Although their design has changed over time, garden stools have retained two of their defining characteristics. Firstly, they have shaped holes which are the legacy of the time when such stools were woven. Secondly, they have a groove below the edge of the seat, which usually stretches along the entire perimeter.
Because of that groove, the seat looked like a button with leather stretched on top of it as if on a drum and fixed with nails. These details were characteristic of most stools made during the Ming dynasty. The displayed stool was produced later, during the reign of the Tongzhi Emperor.
The museum’s porcelain collection includes products that represent different schools of pottery. This garden stool was made of porcelain with cobalt underglaze painting in the 19th century.
As the shape of these stools resembles a drum, they are also called “Gu Dun”, which literally means “a drum-shaped stool”. This garden stool depicts branches of the plum blossom known as the meihua. Chinese artists often painted this tree and sought to capture its beauty.
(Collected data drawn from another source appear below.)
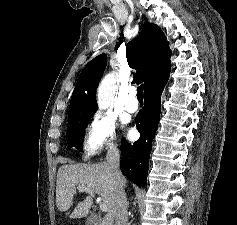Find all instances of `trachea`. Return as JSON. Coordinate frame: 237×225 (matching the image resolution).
<instances>
[{"mask_svg":"<svg viewBox=\"0 0 237 225\" xmlns=\"http://www.w3.org/2000/svg\"><path fill=\"white\" fill-rule=\"evenodd\" d=\"M143 85H140L138 88H137V98L138 100H143Z\"/></svg>","mask_w":237,"mask_h":225,"instance_id":"3493384b","label":"trachea"}]
</instances>
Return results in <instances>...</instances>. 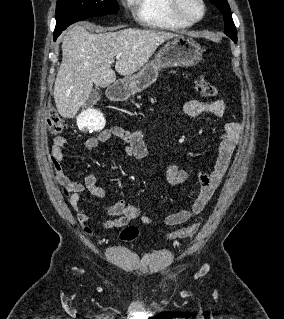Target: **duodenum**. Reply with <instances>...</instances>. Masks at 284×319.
I'll use <instances>...</instances> for the list:
<instances>
[{"label":"duodenum","instance_id":"duodenum-1","mask_svg":"<svg viewBox=\"0 0 284 319\" xmlns=\"http://www.w3.org/2000/svg\"><path fill=\"white\" fill-rule=\"evenodd\" d=\"M109 95L113 101H121L128 97L129 92L124 86H114L110 89Z\"/></svg>","mask_w":284,"mask_h":319}]
</instances>
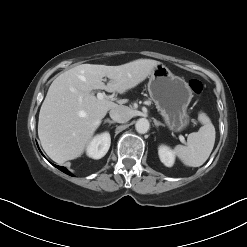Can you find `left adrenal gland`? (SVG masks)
I'll return each mask as SVG.
<instances>
[{
  "mask_svg": "<svg viewBox=\"0 0 247 247\" xmlns=\"http://www.w3.org/2000/svg\"><path fill=\"white\" fill-rule=\"evenodd\" d=\"M154 124H155L156 128H158L159 126H164V124L160 123L156 119H154Z\"/></svg>",
  "mask_w": 247,
  "mask_h": 247,
  "instance_id": "left-adrenal-gland-1",
  "label": "left adrenal gland"
}]
</instances>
Among the Chinese, the plum blossom has been associated with purity of thought, serenity, calmness, harmony, and perseverance in the face of adversity. One of the reasons may be that the plum tree lives for a long time, sometimes up to 100 years.
Like all deciduous trees in Chinese painting, a wild plum symbolizes the eternal cycle of nature: young leaves grow, fall off, and then grow once again. There was an entire movement in painting dedicated to the plum.
The Japanese plum begins to bloom in cold weather. It is quite possible to see a blooming wild plum in the snow. It is no wonder then that the meihua symbolizes winter and resilience. For the Chinese, a plum branch was associated with a dragon, and its young shoots were compared to the iron bars of a cage. These two images combined into a tamed dragon.
For several centuries,
porcelain defined how other peoples imagined China, its population, way of life,
and manners. The paintings on porcelain items contributed to a fantastic,
grandiose, and idealized image of China.